I had a function that returned a random member of several groups in order of preference. It went something like this:
def get_random_foo_or_bar():
"I'd rather have a foo than a bar."
if there_are_foos():
return get_random_foo()
if there_are_bars():
return get_random_bar()
raise IndexError, "No foos, no bars"
However, the first thing get_random_foo does is verify there are foos and raise an IndexError if not, so there_are_foos is redundant. Moreover, a database is involved and using separate functions creates a concurrency issue. Accordingly, I rewrote it something like this:
def get_random_foo_or_bar():
"Still prefer foos."
try:
return get_random_foo()
except IndexError:
pass
try:
return get_random_bar()
except IndexError:
pass
raise IndexError, "No foos, no bars"
But I find this much less readable, and as I've never had reason to use pass before it feels instictively wrong.
Is there a neater efficient pattern, or should I learn to accept pass?
Note: I'd like to avoid any nesting since other types may be added later.
Edit
Thanks everyone who said that pass is fine - that's reassuring!
Also thanks to those who suggested replacing the exception with a return value of None.

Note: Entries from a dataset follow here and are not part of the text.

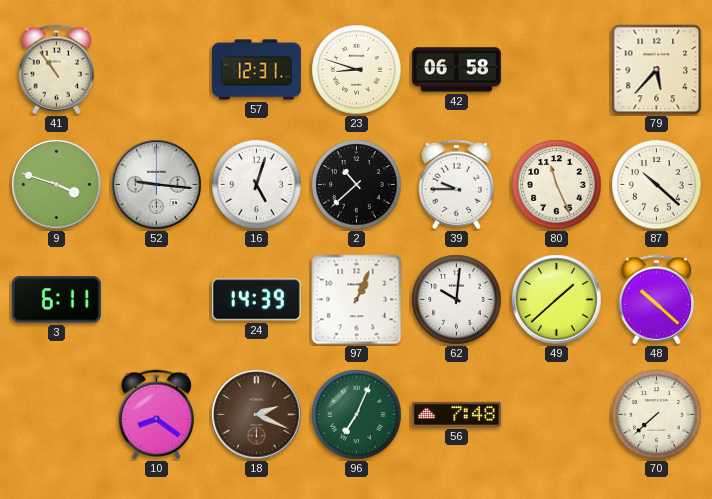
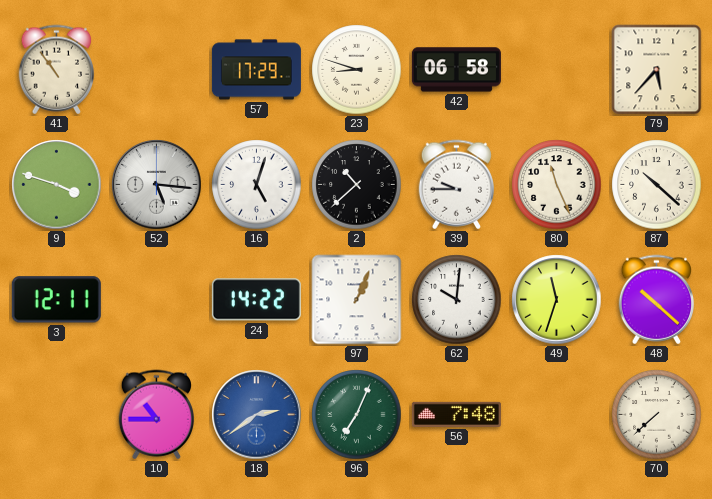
57: 12:31 -> 17:29
52: 9:16 -> 5:16
3: 6:11 -> 12:11
24: 14:39 -> 14:22
49: 1:38 -> 11:33
10: 8:21 -> 10:45
18: 2:19 -> 2:39
18 dial: brown -> blue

I can see how this is a useful pattern, but I would argue it's semantically wrong in this situation: the functions have been asked to perform an impossible task so they should raise an exception. I prefer to follow the behaviour of the random module (eg. random.choice([])).
That is exactly how I would write it. It's simple and it makes sense. I see no problem with the pass statements.

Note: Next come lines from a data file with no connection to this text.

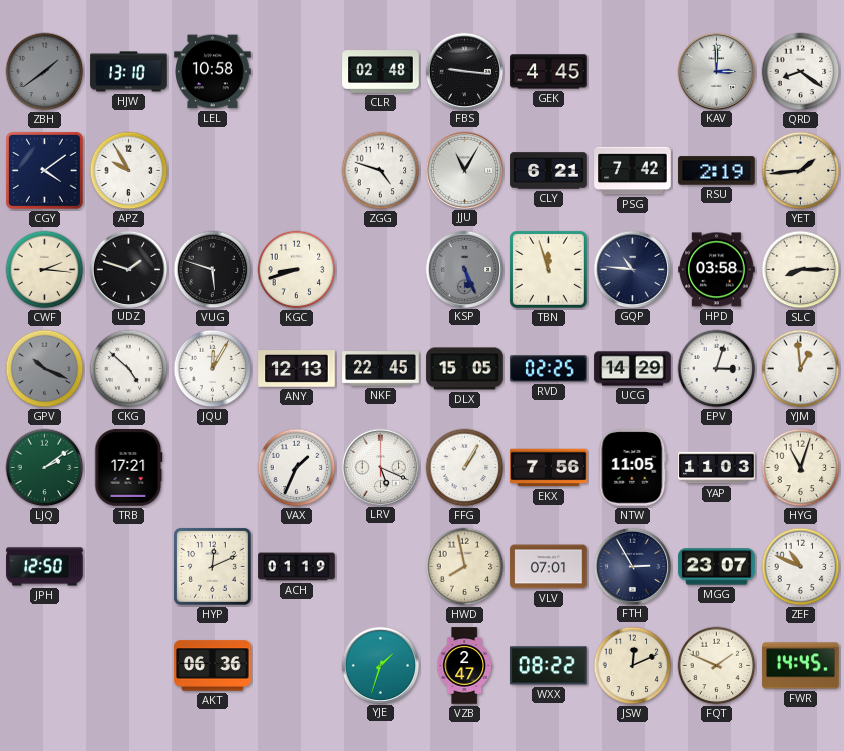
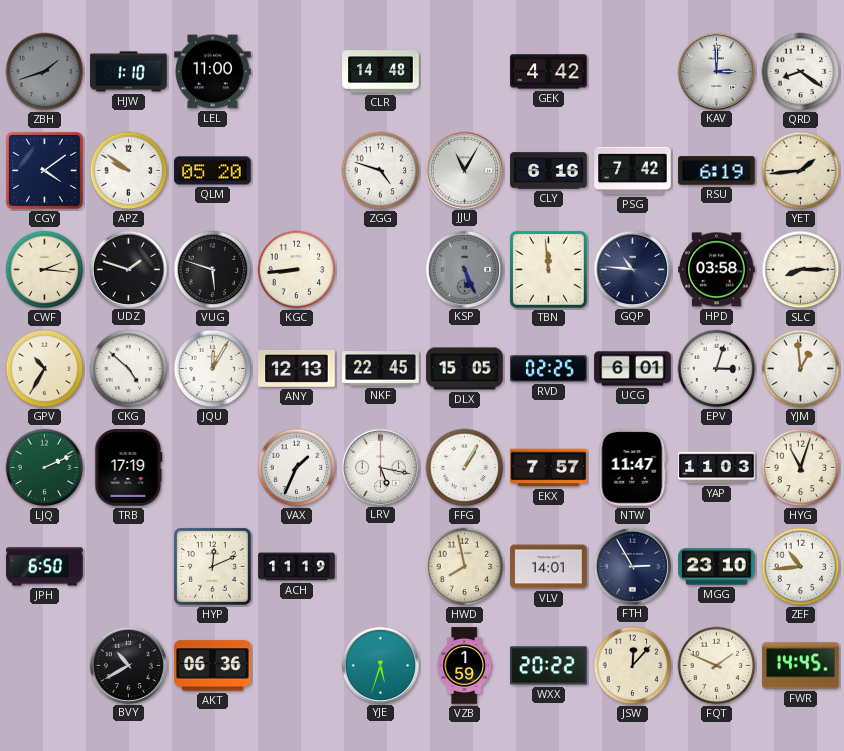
ZBH: 1:39 -> 1:42
HJW: 13:10 -> 1:10
LEL: 10:58 -> 11:00
CLR: 02:48 -> 14:48
FBS: 9:16 -> none
GEK: 4:45 -> 4:42
APZ: 9:55 -> 9:51
QLM: none -> 05:20
CLY: 6:21 -> 6:16
RSU: 2:19 -> 6:19
KGC: 8:42 -> 8:44
TBN: 11:57 -> 11:59
GPV: 10:19 -> 10:35
GPV dial: grey -> cream
UCG: 14:29 -> 6:01
LJQ: 2:09 -> 2:11
TRB: 17:21 -> 17:19
LRV: 5:19 -> 5:17
EKX: 7:56 -> 7:57
NTW: 11:05 -> 11:47
JPH: 12:50 -> 6:50
ACH: 01:19 -> 11:19
VLV: 07:01 -> 14:01
MGG: 23:07 -> 23:10
ZEF: 10:49 -> 10:44
BVY: none -> 10:40
YJE: 1:33 -> 5:33
VZB: 2:47 -> 1:59
WXX: 08:22 -> 20:22
JSW: 12:11 -> 12:07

If you want to reduce the repetition and you anticipate adding future types, you could roll this up into a loop. Then you could change the pass to a functionally-equivalent continue statement, if that's more pleasing to your eyes:
for getter in (get_random_foo, get_random_bar):
try:
return getter()
except IndexError:
continue # Ignore the exception and try the next type.
raise IndexError, "No foos, no bars"
Using try, except, pass is acceptable, but there is a cleaner way to write this using contextlib.suppress() available for python 3.4+.

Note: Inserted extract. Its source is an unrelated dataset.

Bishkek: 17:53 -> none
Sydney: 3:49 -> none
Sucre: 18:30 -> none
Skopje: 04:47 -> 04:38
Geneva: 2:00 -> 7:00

from contextlib import suppress
def get_random_foo_or_bar():
"Still prefer foos."
with suppress(IndexError):
return get_random_foo()
with suppress(IndexError):
return get_random_bar()
raise IndexError("No foos, no bars")
pass is fine (there's a reason it's in the language!-), but a pass-free alternative just takes a bit more nesting:
try: return get_random_foo()
except IndexError:
try: return get_random_bar()
except IndexError:
raise IndexError "no foos, no bars"
Python's Zen (import this from the interactive interpreter prompt) says "flat is better than nested", but nesting is also in the language, for you to use when you decide (presumably being enlightened) that you can do better than that wise koan!-) (As in, "if you meet the Buddha on the road"...).
It looks a little weird to me that get_random_foo() is raising an IndexError when it doesn't take an index as a param (but it might make more sense in context). Why not have get_random_foo(), or a wrapper, catch the error and return None instead?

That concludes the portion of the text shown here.